* Task:
Copy every line of the entries that includes the word "mientras".
- - - - -
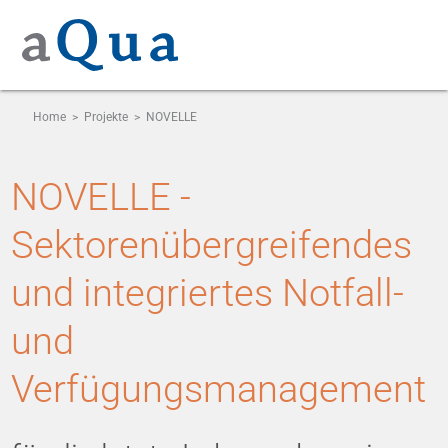
Home
>
Projekte
>
NOVELLE
NOVELLE -
Sektorenübergreifendes
und integriertes Notfall-
und
Verfügungsmanagement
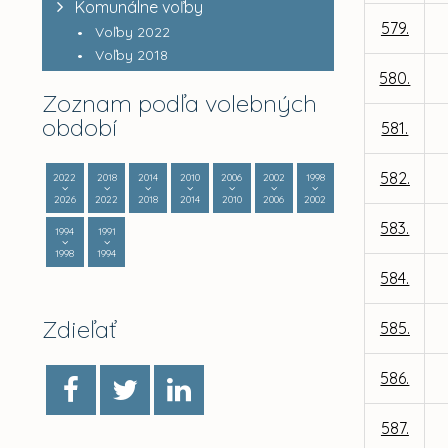
Komunálne voľby
579.
Voľby 2022
Voľby 2018
580.
Zoznam podľa volebných
období
581.
582.
2022
2018
2014
2010
2006
2002
1998
2026
2022
2018
2014
2010
2006
2002
583.
1994
1991
1998
1994
584.
Zdieľať
585.
586.
587.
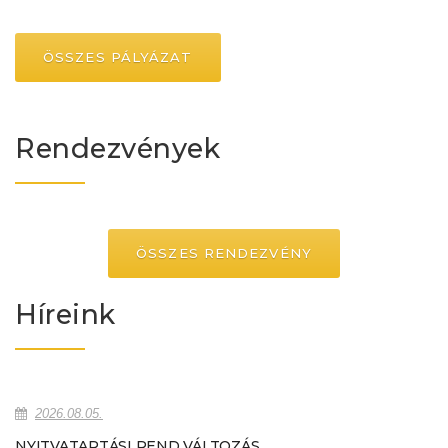
ÖSSZES PÁLYÁZAT
Rendezvények
ÖSSZES RENDEZVÉNY
Híreink
2026.08.05.
NYITVATARTÁSI REND VÁLTOZÁS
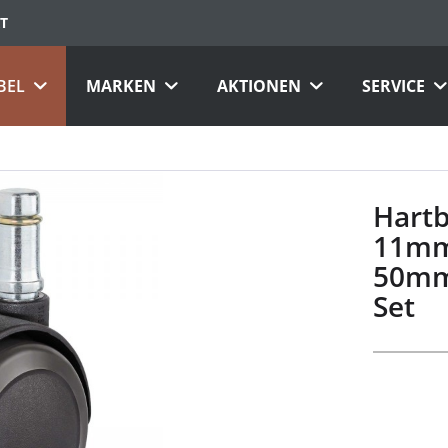
T
BEL
MARKEN
AKTIONEN
SERVICE
Hartb
11mm 
50mm 
Set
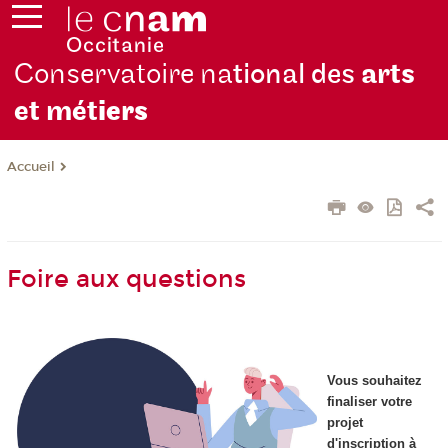
Conservatoire na
tional des
arts
et mét
iers
Accueil
Foire aux questions
Vous souhaitez
finaliser votre
projet
d'inscription à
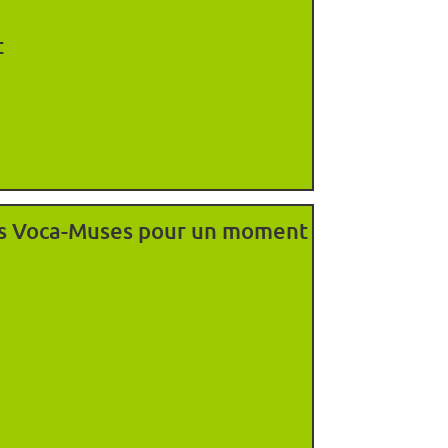
t
 les Voca-Muses pour un moment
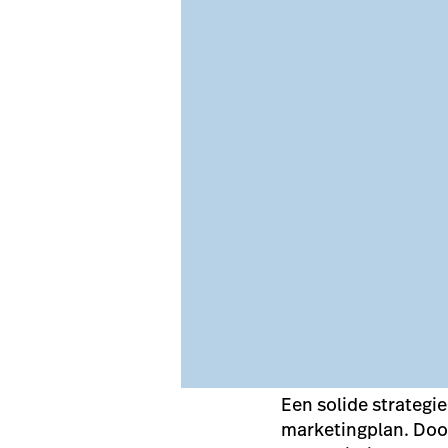
Een solide strategi
marketingplan. Door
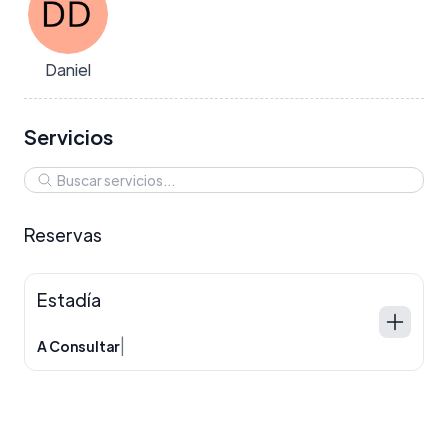
Daniel
Servicios
Reservas
Estadía
|
A Consultar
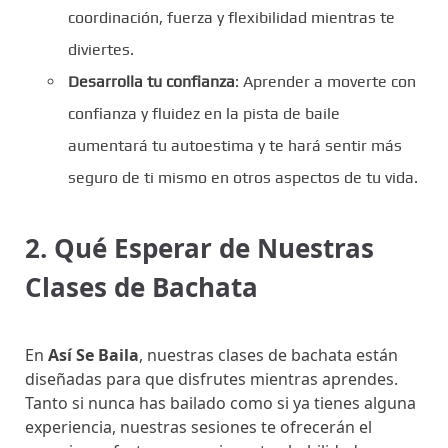
coordinación, fuerza y flexibilidad mientras te
diviertes.
Desarrolla tu confianza
: Aprender a moverte con
confianza y fluidez en la pista de baile
aumentará tu autoestima y te hará sentir más
seguro de ti mismo en otros aspectos de tu vida.
2. Qué Esperar de Nuestras
Clases de Bachata
En
Así Se Baila
, nuestras clases de bachata están
diseñadas para que disfrutes mientras aprendes.
Tanto si nunca has bailado como si ya tienes alguna
experiencia, nuestras sesiones te ofrecerán el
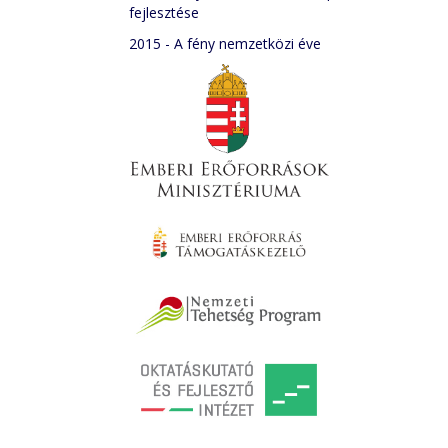
fejlesztése
2015 - A fény nemzetközi éve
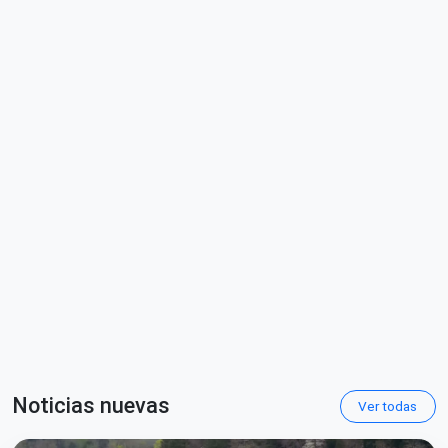
Noticias nuevas
Ver todas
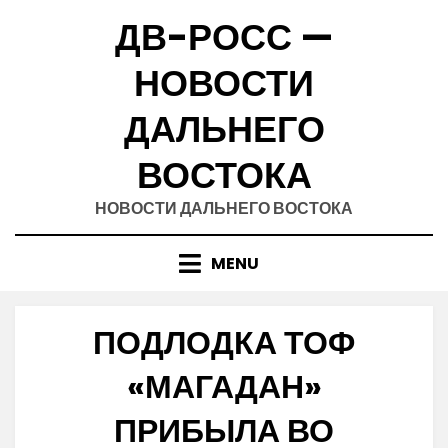
Skip
ДВ-РОСС —
to
content
НОВОСТИ
ДАЛЬНЕГО
ВОСТОКА
НОВОСТИ ДАЛЬНЕГО ВОСТОКА
MENU
ПОДЛОДКА ТОФ
«МАГАДАН»
ПРИБЫЛА ВО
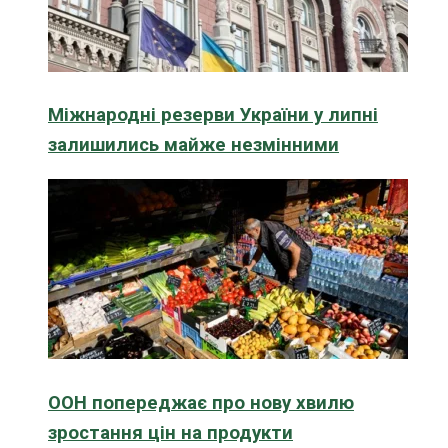
Міжнародні резерви України у липні
залишились майже незмінними
ООН попереджає про нову хвилю
зростання цін на продукти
- - - - -
* Finished task:
coordinación, fuerza y flexibilidad mientras te
diseñadas para que disfrutes mientras aprendes.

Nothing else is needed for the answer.